So, you’ve got a can of paint. You need to spray paint a plywood board. You’re wearing gloves, eye protection, and, if you’re in an enclosed area, a mask. Why?
Thanks to the spray can nozzle’s construction, most of the spray ends up on the plywood board – but not all of it. When you spray paint, some might splatter onto the ground or on your clothes and hands and, luckily you’re wearing a mask or dangerous chemicals would end up in your lungs.
Congratulations! You’ve just received your first lesson in transfer efficiency.
Loosely defined, transfer efficiency is the amount of spray that leaves the spray tip versus the amount that ends up on the intended surface. This number is usually expressed as a percentage. So, if you have 100 fluid ounces of spray paint and about 80 fluid ounces lands on the plywood board, the spray can’s transfer efficiency is 80%.
This percentage is an important figure for manufacturers and suppliers as it indicates how effective a spray nozzle or tip is.

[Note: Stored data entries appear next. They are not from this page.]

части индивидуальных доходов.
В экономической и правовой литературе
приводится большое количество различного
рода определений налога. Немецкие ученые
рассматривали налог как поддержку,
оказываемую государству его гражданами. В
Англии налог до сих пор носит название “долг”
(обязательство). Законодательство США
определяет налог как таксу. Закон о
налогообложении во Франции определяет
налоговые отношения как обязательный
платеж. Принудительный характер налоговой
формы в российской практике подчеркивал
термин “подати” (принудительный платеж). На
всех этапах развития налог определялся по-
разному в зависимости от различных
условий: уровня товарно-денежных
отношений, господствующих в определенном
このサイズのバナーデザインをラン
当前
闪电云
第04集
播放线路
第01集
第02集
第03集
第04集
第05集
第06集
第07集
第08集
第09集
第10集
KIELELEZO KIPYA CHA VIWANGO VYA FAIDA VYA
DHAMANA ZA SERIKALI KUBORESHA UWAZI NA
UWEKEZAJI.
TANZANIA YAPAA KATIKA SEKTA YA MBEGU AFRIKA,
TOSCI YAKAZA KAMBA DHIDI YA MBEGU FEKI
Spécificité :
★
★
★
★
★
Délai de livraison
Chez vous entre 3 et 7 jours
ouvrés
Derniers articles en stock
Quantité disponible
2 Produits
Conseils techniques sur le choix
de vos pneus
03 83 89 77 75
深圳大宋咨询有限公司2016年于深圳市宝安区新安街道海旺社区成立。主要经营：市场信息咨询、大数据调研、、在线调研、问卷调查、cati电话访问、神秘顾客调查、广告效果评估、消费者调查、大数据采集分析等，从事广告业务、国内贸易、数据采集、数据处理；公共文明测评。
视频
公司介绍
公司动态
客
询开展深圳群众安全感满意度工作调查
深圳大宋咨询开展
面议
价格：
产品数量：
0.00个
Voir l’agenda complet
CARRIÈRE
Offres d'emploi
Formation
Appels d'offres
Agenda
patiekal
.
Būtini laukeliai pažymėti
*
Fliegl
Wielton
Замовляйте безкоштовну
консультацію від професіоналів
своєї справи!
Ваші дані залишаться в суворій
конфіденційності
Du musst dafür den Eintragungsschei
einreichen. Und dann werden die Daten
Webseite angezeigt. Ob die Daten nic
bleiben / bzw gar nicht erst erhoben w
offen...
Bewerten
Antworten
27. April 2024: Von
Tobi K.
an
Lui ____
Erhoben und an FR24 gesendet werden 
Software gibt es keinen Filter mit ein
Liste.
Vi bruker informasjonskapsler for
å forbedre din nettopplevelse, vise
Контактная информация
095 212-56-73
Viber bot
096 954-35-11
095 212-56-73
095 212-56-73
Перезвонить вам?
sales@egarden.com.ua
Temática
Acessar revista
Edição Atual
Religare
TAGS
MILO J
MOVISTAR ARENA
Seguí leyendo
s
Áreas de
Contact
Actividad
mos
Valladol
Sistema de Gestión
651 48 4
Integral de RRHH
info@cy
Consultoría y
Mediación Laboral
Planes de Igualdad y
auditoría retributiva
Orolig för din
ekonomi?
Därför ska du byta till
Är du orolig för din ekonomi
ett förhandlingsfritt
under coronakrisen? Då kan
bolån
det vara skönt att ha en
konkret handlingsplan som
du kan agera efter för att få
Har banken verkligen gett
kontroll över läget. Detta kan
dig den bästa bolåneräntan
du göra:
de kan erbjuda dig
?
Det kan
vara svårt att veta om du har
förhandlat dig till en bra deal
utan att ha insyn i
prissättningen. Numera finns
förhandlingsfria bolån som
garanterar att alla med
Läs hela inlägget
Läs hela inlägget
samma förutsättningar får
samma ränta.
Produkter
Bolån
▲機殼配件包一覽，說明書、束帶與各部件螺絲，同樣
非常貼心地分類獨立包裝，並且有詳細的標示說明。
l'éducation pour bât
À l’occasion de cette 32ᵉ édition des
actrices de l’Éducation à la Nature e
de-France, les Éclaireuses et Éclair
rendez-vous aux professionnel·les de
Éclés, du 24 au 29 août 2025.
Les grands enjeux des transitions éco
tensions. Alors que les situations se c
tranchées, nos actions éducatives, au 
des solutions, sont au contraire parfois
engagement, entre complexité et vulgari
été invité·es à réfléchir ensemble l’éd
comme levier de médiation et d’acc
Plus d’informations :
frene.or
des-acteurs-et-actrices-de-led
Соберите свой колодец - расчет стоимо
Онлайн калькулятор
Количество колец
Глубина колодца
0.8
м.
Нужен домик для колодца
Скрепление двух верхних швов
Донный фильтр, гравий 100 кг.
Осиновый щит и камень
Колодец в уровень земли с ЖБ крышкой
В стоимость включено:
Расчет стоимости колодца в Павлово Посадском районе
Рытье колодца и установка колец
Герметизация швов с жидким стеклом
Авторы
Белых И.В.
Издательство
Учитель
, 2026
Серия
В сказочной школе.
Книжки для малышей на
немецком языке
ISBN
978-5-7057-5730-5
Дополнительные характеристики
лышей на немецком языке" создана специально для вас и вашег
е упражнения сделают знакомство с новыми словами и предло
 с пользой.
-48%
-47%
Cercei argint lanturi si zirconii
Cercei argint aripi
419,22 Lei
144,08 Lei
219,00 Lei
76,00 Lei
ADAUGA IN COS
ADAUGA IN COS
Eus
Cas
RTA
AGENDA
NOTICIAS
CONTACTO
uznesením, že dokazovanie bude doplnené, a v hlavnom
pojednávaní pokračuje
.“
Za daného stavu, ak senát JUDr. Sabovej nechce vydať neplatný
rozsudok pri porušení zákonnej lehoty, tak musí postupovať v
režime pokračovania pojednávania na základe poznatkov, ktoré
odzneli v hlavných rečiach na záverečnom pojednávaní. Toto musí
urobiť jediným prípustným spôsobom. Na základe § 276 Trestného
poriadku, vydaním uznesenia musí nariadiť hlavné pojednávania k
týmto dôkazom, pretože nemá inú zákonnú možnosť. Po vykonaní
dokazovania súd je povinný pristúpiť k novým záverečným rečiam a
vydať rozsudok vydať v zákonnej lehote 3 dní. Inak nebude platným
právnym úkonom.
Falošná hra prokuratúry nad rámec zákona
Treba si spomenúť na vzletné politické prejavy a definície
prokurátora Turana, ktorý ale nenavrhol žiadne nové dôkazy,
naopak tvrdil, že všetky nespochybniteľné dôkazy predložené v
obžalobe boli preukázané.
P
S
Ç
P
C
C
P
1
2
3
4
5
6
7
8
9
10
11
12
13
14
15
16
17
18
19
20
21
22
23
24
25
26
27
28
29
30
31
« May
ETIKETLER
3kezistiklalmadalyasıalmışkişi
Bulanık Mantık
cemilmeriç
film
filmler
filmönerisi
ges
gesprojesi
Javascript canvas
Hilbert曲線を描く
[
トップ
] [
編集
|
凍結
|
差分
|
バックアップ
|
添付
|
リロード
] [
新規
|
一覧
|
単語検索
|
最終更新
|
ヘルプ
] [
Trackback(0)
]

Maximizing transfer efficiency reduces material costs, waste, and the potential adverse health effects of overspray. Furthermore, finding our customers the best solution with the highest transfer efficiency correlates directly with positive sustainability markers. By decreasing unnecessary costs, reducing material waste, and improving worker safety, our customers are creating more sustainable practices.
But how do we maximize transfer efficiency? First, by quantifying it.
Quantifying a spray’s transfer efficiency can only be done accurately through laboratory spray testing. Depending on the current system and our customer’s goal, a number of spray characterization instruments can be used to determine and maximize transfer efficiency. One such tool, and the one used most frequently for transfer efficiency testing, is the laboratory conveyor.
Let’s say, for example, we have a customer who would like to perfect the amount of chocolate sprayed onto cookies and minimize the amount sprayed anywhere else. In this case, the customer would like to maximize the chocolate coating’s transfer efficiency.
Our first step would be to measure the amount of chocolate sprayed from the nozzle. We’ll say this came out to precisely one pound. Next, we measure the weight of the cookies without the chocolate coating. We’ll say this is also one pound. We then align the cookies on the conveyor according to the customer’s current operating procedure and send them through the conveyor while spraying the one pound of designated chocolate coating onto the cookies.
Once the cookies have been coated, we’ll measure the total weight. For a transfer efficiency of 100%, the total weight of the coated cookies would be precisely two pounds. Meaning the one pound of chocolate coating had completely coated the one pound of cookies and no additional coating sprayed anywhere else.
This is very difficult to achieve, especially in this kind of coating application. An ideal transfer efficiency in this case, would be any improvement in the customer’s current results, and we like to see a transfer efficiency MINIMUM of 80%. In a conveyor coating application like this one, a PulsaJet® solution will almost always improve the transfer efficiency.
The laser sheet imaging system, or LSI, can also be used to measure transfer efficiency. By directing a laser sheet at the spray and taking many pictures with our high-speed camera, we can analyze a spray’s distribution and shape. With these images and the laser sheet highlighting the spray, we can see if there are excess droplets floating around. These images would indicate whether droplets are or are not sticking to the intended surface. Depending on the customer’s goals for testing, we can quantify these droplets as the spray’s transfer efficiency.
In the end, therefore, by measuring and quantifying transfer efficiency, we have a control upon which to improve. Any improvement in transfer efficiency means less waste, less cost and improvements in worker safety. As such, any improvement in transfer efficiency is a direct improvement in sustainable business operations.